» **Assignment**
Within the data below, copy each line where the string "hoặc" is found.

» **Supplied data**
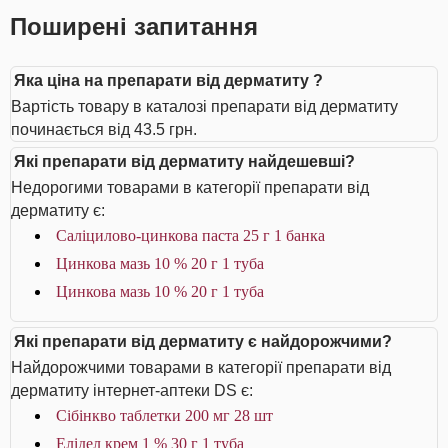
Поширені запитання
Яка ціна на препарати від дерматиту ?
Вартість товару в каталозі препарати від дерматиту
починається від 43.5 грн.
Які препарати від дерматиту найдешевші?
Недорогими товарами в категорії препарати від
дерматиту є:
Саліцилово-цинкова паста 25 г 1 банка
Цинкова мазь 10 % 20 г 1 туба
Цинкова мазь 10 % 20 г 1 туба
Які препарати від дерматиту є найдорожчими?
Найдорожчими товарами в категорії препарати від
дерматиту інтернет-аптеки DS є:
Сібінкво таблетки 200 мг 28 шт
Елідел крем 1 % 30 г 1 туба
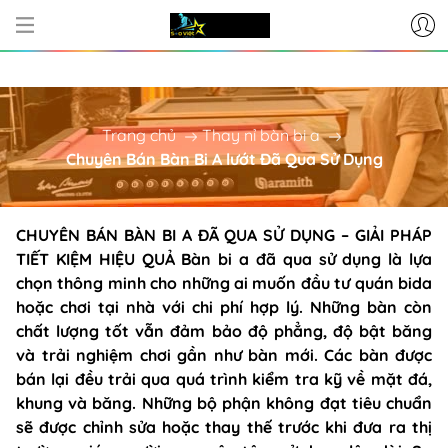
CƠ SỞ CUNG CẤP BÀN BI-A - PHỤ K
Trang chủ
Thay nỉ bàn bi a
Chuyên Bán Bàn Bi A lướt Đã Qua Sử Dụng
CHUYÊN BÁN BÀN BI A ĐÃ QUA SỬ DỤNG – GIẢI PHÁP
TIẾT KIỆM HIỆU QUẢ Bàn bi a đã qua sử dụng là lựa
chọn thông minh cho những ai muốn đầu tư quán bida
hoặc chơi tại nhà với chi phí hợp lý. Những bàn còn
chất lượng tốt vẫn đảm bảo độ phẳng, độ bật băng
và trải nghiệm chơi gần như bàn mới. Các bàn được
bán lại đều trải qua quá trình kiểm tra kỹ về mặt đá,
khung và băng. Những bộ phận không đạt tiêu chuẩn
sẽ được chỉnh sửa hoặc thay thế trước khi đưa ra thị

» **Written solution**
hoặc chơi tại nhà với chi phí hợp lý. Những bàn còn
sẽ được chỉnh sửa hoặc thay thế trước khi đưa ra thị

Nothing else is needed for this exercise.